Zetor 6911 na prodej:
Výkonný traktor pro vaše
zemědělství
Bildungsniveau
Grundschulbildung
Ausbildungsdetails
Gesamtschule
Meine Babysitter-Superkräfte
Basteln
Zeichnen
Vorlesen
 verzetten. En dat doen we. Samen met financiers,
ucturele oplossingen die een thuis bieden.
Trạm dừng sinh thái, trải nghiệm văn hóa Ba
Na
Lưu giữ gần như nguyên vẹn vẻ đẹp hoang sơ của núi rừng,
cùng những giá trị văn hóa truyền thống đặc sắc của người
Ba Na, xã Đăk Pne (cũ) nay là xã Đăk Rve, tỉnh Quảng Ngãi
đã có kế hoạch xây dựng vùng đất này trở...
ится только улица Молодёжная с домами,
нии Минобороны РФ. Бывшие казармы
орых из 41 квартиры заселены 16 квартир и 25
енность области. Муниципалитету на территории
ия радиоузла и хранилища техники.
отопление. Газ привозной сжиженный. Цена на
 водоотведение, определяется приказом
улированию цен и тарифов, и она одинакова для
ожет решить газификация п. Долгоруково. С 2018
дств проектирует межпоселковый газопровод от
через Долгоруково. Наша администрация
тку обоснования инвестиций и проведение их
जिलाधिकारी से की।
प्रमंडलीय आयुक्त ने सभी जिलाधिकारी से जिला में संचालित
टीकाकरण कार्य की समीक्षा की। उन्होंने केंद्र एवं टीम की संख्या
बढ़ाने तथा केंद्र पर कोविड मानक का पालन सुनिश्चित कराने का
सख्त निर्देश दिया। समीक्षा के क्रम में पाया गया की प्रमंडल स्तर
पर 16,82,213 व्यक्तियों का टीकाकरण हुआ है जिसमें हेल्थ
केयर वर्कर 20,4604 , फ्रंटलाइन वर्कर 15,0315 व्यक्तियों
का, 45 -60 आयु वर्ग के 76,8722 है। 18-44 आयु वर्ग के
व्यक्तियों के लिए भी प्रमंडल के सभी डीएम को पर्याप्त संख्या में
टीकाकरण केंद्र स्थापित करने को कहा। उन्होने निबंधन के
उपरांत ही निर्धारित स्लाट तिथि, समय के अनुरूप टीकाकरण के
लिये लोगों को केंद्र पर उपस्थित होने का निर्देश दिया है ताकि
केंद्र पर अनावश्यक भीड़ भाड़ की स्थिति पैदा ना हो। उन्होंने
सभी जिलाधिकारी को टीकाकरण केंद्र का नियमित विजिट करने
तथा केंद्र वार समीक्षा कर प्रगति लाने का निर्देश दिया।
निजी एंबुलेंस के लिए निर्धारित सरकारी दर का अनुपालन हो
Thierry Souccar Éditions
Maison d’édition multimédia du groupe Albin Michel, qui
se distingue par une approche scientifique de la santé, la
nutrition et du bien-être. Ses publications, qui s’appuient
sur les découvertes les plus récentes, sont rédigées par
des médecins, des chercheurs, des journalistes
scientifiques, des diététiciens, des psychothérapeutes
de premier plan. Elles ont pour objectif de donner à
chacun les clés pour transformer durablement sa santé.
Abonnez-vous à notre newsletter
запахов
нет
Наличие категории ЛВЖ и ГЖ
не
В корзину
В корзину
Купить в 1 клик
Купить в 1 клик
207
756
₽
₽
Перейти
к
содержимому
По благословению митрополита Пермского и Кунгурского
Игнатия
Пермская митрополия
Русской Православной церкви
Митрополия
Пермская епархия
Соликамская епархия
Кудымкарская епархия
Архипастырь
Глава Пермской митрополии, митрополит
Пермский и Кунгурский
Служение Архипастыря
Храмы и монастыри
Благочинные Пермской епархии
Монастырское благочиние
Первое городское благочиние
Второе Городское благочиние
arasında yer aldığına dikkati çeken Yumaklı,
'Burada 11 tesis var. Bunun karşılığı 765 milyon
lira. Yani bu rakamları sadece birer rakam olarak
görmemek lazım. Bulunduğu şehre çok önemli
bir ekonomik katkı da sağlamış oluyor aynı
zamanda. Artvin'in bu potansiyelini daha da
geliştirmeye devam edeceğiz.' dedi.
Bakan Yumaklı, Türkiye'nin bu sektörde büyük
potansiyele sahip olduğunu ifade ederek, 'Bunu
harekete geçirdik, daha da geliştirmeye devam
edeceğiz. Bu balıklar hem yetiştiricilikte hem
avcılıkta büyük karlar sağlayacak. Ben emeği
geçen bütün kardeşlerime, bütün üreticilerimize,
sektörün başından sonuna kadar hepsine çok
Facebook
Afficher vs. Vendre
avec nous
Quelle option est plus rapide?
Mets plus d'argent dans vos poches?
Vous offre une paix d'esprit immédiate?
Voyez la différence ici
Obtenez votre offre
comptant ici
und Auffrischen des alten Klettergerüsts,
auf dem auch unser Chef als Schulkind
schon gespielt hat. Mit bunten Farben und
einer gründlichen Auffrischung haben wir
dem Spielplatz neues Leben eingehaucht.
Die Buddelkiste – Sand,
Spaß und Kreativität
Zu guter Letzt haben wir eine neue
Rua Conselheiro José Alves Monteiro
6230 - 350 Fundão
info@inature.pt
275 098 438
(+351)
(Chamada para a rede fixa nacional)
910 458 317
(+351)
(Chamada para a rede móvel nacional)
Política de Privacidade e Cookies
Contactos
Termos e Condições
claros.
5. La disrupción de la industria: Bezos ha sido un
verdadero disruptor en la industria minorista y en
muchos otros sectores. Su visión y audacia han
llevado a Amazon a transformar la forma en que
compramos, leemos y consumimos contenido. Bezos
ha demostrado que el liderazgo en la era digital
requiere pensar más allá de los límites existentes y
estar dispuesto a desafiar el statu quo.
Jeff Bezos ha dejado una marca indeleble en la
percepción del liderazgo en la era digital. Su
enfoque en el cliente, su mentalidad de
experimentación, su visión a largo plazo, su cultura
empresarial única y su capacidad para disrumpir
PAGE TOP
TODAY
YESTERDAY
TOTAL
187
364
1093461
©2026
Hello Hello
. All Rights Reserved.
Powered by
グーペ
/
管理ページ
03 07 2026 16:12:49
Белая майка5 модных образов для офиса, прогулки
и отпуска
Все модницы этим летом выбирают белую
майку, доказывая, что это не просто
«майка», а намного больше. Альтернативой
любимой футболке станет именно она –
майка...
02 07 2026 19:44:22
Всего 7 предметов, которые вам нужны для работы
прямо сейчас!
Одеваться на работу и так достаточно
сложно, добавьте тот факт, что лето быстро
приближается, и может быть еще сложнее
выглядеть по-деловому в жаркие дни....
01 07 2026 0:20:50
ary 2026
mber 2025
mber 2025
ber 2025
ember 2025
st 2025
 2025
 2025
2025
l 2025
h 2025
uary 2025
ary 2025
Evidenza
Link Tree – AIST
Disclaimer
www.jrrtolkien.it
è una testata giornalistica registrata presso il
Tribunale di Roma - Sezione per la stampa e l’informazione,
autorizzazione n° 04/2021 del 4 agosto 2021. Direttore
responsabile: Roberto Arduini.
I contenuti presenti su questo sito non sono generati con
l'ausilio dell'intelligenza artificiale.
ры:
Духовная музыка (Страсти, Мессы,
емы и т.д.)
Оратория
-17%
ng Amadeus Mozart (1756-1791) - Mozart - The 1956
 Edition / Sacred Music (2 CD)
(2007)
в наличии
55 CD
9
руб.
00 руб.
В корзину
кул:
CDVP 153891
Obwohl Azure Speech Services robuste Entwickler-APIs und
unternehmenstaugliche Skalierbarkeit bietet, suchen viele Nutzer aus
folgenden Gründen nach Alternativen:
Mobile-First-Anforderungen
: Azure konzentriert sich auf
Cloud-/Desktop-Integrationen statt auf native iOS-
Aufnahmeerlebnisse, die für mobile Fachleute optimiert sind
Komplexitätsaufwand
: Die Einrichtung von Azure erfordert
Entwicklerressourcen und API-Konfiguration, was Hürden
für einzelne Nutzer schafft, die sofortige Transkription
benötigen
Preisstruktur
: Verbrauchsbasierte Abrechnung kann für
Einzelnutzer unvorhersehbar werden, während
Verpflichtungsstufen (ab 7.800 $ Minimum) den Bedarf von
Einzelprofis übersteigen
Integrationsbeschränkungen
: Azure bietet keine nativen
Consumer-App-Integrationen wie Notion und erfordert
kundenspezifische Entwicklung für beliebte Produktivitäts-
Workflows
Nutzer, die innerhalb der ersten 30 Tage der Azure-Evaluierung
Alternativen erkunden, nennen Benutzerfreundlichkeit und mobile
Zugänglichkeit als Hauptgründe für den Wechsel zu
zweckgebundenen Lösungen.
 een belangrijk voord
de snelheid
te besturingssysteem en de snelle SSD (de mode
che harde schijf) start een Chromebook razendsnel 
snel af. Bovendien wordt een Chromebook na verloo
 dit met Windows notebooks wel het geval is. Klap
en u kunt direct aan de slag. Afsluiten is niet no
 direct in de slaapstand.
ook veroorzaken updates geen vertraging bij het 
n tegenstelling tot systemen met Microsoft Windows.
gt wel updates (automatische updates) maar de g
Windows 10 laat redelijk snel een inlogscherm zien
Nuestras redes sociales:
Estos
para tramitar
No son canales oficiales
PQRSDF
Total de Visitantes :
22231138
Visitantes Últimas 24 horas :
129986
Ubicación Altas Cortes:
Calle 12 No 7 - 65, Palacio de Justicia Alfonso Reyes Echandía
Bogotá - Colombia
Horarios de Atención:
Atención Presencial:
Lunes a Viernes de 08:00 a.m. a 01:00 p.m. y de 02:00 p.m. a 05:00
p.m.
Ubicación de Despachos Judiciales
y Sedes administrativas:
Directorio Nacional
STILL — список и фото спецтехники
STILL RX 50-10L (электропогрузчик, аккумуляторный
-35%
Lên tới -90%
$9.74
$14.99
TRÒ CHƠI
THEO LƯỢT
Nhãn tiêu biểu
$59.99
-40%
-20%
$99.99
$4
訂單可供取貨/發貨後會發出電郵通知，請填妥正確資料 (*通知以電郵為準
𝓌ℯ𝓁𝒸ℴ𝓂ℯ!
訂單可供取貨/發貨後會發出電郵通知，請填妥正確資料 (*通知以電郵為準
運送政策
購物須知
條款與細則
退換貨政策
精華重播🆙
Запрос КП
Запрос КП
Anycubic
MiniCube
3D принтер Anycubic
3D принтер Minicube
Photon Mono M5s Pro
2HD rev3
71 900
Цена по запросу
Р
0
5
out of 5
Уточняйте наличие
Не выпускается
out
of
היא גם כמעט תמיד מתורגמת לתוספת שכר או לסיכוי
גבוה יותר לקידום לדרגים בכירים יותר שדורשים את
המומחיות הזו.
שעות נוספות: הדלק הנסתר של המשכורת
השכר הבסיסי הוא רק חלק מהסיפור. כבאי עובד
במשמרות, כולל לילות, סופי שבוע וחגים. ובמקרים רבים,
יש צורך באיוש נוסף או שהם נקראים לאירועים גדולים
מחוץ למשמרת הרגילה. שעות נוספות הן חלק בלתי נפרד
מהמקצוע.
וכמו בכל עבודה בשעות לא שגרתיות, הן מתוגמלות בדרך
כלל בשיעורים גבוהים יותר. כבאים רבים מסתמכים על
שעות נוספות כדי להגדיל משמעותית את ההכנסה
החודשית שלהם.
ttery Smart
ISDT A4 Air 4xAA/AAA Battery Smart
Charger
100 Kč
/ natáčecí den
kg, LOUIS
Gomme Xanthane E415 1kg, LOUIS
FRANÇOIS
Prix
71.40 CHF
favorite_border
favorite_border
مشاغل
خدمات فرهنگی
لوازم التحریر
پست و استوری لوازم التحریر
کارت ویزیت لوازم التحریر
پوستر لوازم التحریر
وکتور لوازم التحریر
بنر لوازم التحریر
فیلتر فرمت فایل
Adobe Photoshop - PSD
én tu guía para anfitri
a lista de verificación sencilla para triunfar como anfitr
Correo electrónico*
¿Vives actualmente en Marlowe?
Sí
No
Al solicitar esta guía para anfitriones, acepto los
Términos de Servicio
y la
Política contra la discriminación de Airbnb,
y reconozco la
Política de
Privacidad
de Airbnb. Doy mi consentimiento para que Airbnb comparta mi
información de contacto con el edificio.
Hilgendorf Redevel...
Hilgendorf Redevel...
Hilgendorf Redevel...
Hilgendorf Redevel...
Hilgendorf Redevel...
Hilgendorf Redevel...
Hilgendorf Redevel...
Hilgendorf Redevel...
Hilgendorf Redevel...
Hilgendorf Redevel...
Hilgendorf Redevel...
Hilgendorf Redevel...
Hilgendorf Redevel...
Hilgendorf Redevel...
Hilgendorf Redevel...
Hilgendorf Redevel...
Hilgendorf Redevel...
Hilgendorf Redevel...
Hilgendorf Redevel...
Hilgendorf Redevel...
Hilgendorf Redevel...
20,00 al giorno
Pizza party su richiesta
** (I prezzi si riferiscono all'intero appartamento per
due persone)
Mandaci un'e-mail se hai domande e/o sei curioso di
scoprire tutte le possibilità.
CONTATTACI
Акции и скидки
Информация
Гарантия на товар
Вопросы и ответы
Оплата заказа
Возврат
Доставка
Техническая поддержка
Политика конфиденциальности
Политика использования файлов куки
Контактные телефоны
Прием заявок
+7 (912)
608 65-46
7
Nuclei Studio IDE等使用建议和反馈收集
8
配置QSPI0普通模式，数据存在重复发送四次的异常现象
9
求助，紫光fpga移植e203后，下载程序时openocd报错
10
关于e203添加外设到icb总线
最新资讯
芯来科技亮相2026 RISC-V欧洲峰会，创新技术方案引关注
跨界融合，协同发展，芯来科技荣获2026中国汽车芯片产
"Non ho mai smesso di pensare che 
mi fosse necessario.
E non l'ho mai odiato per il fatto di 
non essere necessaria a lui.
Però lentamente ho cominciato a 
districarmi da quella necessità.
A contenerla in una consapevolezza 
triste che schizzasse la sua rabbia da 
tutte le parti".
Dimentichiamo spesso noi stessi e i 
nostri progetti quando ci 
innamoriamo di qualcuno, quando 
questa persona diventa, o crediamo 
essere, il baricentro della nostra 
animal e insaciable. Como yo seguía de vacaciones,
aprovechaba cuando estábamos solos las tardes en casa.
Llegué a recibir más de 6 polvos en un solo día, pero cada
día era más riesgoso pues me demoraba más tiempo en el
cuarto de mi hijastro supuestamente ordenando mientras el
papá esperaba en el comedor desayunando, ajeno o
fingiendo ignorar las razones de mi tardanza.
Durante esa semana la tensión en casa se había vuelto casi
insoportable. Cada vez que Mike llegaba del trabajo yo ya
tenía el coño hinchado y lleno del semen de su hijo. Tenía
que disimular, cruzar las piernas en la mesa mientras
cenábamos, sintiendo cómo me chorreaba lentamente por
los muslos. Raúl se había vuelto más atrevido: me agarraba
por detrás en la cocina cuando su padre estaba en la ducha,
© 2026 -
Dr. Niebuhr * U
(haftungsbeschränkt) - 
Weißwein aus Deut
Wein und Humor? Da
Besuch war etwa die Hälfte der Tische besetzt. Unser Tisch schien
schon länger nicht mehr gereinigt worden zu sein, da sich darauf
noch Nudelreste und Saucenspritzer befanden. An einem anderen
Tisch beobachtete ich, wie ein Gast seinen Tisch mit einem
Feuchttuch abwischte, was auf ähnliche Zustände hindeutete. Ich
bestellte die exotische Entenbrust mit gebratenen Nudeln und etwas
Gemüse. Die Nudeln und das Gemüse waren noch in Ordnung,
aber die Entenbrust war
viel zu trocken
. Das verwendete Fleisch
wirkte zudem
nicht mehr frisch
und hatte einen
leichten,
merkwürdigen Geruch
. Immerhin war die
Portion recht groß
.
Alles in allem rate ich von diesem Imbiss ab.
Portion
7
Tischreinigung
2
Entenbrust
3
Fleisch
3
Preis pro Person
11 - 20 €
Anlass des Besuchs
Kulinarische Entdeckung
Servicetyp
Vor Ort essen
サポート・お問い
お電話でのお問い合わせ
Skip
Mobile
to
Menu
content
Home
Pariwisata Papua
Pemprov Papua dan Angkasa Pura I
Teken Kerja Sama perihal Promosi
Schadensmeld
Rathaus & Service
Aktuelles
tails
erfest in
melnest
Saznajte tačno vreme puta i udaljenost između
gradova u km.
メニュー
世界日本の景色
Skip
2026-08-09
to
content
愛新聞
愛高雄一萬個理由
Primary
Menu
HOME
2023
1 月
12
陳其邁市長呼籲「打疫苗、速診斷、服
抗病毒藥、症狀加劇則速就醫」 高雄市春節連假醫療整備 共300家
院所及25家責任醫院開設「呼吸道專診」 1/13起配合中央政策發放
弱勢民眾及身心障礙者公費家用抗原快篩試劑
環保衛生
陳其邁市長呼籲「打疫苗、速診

──────

• **WHAT NEEDS TO BE DONE**
Each line above where the word "edeceğiz" occurs should be returned in full.

• **EXPECTED OUTPUT**
geliştirmeye devam edeceğiz.' dedi.
edeceğiz. Bu balıklar hem yetiştiricilikte hem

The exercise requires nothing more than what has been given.